Speaking of feedback and assistance, start with New Wife. She’s the parent who has been in the picture the longest, and (at least for now) what she says, goes. Following her lead is a simple guideline to get you started. I also suggest that you two become very deliberate about your co-parenting. Just as I would recommend ongoing marriage counseling (build a relationship with a therapist so that you can go back for regular tune-ups) to help you both be heard and understood as you grow into your partnership, think about finding a place you can learn about co-parenting together. Take some time to discuss your vision for your family – New Wife’s vision may be different from yours, and that’s worth knowing. I imagine that this conversation could feel difficult or contrived, but that’s not a good reason to avoid it. Trust me, an honest conversation about what you both want when things are going well can be the reminder that will help you find each other when things change (and that time is unavoidable, so be gentle with yourselves and stockpile some of the tools you will need in advance: patience, respectful communication skills, etc.).

One last point to make is that this is not necessarily going to be easy – why should it be?

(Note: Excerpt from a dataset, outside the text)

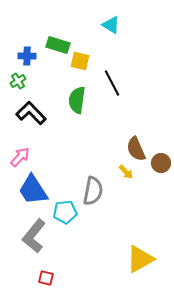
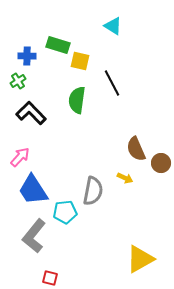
cyan triangle: moved 2 px right, 1 px down
yellow arrow: moved 1 px left, 6 px down; rotated 21 degrees counterclockwise
red square: moved 4 px right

Being a stepparent is a complicated arrangement – but you are asking the right questions at the outset; just keep ‘em coming.

Stacy Notaras Murphy (www.stacymurphyLPC.com) is a licensed professional counselor and certified Imago Relationship therapist practicing in Georgetown. This column is meant for entertainment only, and should not be considered a substitute for professional counseling. Send your confidential question to stacymurphyLPC@gmail.com.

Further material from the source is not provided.